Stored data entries

◇ ◇ ◇

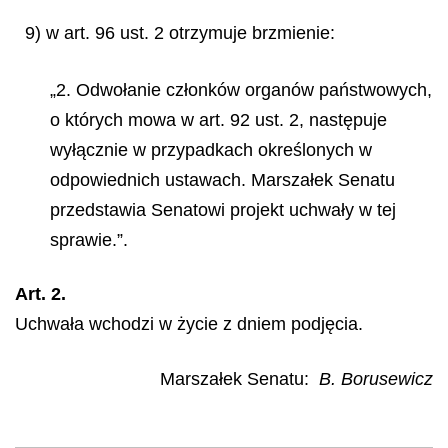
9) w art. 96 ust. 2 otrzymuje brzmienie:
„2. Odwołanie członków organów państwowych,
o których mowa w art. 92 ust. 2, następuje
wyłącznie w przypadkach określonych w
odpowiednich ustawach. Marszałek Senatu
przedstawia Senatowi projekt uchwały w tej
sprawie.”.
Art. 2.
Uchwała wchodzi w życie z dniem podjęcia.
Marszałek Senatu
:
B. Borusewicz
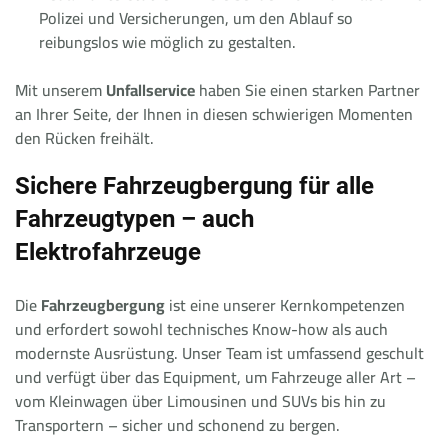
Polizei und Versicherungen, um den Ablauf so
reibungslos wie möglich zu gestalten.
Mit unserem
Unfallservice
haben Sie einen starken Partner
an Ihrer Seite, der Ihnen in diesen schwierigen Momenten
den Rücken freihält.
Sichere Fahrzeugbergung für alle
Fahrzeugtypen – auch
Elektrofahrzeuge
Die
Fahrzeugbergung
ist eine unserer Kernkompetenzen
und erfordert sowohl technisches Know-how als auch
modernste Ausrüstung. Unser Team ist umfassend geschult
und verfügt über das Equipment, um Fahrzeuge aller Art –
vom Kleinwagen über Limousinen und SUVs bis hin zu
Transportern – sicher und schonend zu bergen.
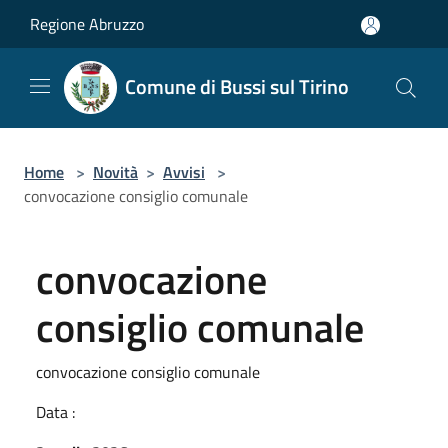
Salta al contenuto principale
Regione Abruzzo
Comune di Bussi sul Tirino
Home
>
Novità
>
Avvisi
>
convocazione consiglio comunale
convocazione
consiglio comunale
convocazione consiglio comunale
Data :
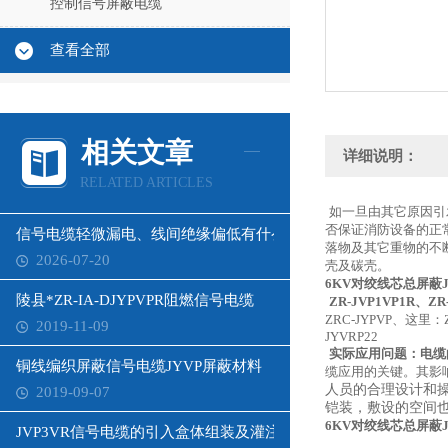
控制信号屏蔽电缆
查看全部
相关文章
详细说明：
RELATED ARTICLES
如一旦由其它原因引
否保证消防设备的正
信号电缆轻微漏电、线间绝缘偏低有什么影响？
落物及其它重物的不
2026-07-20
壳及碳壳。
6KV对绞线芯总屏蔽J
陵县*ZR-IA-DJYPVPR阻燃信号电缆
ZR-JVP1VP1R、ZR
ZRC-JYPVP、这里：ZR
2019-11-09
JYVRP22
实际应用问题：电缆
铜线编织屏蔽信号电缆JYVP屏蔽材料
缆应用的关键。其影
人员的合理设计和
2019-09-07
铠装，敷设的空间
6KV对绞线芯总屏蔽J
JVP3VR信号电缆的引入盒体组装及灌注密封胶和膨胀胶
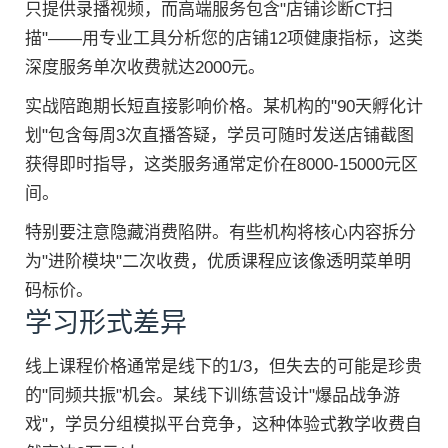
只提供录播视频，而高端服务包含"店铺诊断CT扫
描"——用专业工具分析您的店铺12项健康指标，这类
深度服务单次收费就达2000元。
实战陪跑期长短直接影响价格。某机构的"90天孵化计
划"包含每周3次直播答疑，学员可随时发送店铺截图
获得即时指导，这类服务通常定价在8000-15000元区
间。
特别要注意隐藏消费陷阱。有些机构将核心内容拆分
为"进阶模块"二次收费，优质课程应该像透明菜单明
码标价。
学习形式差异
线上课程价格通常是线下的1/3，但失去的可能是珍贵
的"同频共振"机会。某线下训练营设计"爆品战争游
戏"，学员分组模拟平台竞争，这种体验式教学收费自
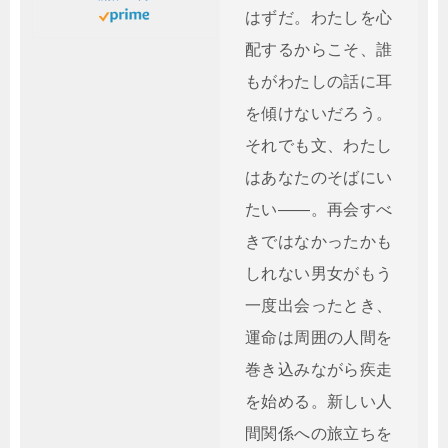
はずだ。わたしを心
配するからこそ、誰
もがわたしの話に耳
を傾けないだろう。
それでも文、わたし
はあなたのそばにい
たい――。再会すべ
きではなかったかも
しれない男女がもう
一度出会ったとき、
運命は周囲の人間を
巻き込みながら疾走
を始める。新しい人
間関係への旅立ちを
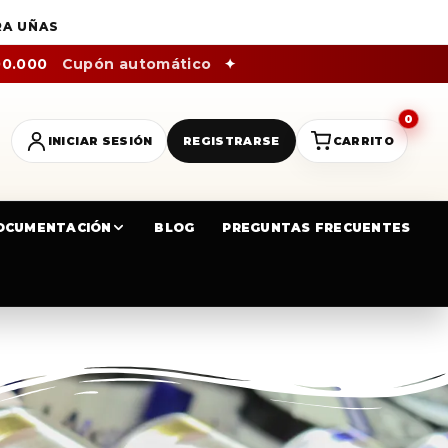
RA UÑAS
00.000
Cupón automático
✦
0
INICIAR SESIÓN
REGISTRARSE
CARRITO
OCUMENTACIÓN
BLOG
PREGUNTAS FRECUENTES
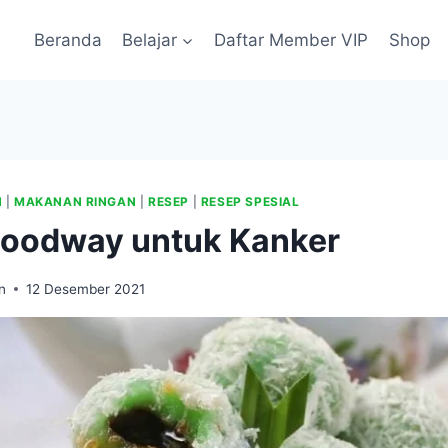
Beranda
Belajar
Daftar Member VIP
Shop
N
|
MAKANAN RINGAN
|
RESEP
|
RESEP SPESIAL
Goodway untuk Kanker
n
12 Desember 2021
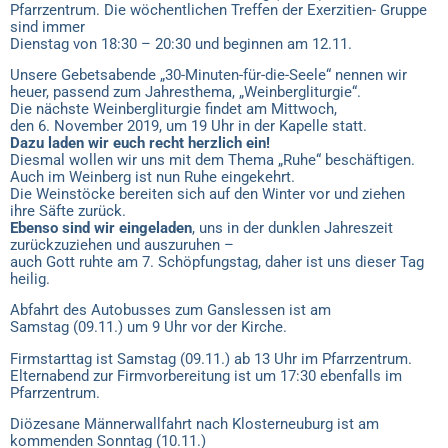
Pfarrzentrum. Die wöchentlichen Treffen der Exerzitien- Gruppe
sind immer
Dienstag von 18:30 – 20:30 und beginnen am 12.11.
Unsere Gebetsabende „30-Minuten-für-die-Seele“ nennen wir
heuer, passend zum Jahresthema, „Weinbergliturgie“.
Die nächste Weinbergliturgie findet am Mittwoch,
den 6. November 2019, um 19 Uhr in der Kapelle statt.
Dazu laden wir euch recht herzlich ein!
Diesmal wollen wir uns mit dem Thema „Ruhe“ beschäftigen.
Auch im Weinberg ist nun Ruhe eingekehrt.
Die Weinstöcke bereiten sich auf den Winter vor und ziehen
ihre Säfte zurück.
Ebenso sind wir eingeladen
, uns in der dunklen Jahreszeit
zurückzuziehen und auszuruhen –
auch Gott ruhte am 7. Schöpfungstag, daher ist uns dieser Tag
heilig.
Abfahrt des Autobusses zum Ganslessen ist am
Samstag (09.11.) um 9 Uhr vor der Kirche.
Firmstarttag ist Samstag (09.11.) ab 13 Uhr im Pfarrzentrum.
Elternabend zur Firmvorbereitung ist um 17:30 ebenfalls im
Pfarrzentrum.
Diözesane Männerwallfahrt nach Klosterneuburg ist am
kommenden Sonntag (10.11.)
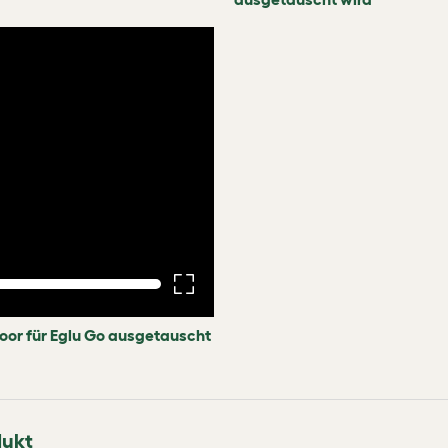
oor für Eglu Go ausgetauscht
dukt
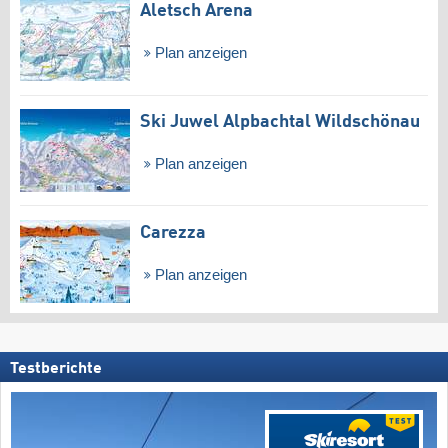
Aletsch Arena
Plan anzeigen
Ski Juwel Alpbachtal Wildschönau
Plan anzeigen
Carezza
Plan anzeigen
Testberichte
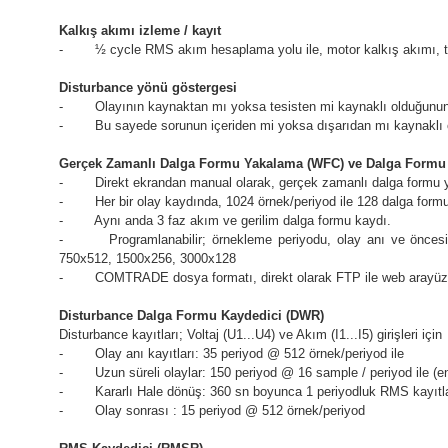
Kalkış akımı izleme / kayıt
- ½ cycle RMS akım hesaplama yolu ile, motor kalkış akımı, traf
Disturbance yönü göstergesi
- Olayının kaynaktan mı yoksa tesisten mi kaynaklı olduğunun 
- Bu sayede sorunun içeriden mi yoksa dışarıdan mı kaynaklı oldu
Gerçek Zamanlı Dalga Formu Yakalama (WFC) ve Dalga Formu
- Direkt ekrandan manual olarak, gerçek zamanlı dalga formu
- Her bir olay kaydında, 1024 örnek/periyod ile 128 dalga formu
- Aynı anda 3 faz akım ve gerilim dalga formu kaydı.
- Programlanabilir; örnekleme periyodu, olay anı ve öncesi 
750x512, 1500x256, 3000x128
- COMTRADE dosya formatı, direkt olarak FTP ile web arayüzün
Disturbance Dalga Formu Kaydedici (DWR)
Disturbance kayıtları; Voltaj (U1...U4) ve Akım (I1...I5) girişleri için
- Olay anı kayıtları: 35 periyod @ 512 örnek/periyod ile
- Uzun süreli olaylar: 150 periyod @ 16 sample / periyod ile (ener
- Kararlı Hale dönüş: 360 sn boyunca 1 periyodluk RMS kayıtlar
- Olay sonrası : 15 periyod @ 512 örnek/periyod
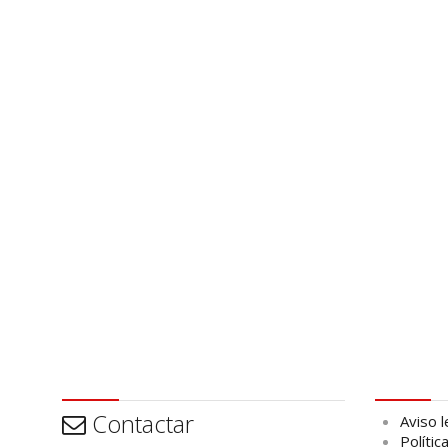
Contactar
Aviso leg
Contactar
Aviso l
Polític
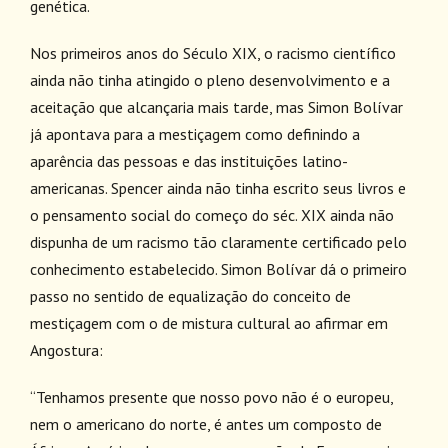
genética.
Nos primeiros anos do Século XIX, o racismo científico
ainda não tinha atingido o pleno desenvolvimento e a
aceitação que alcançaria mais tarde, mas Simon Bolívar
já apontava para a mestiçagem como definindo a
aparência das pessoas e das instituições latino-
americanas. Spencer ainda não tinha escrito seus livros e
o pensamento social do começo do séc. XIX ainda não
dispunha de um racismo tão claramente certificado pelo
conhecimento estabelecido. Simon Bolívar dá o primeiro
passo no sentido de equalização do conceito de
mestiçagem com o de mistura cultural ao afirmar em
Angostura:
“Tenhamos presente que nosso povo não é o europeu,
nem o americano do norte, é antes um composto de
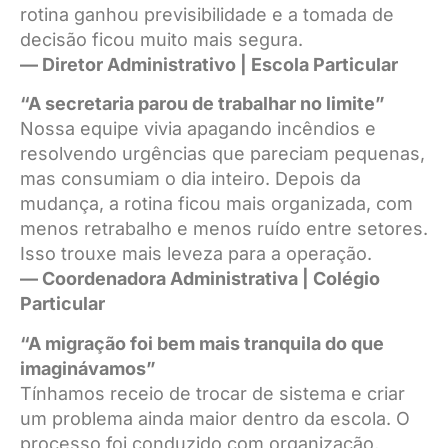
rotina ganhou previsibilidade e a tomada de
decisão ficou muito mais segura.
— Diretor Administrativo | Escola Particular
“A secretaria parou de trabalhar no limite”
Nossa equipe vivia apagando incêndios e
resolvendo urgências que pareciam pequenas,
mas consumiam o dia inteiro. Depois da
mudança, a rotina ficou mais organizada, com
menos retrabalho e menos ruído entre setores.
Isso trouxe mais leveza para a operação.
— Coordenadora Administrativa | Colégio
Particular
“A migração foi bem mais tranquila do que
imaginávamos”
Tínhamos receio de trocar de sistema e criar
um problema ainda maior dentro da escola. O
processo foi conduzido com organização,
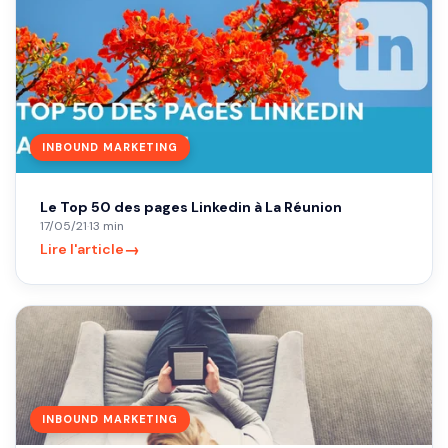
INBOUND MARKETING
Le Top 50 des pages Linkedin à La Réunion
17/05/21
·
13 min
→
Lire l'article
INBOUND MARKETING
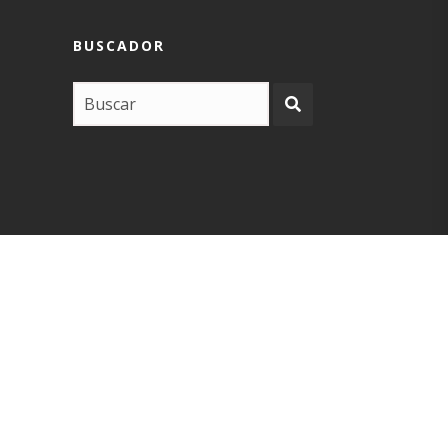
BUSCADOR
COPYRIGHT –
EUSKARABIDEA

◇ ◇ ◇

**Required work:**
Copy out every line of the entries where the string "para" shows up.

**Response area:**
já apontava para a mestiçagem como definindo a
Isso trouxe mais leveza para a operação.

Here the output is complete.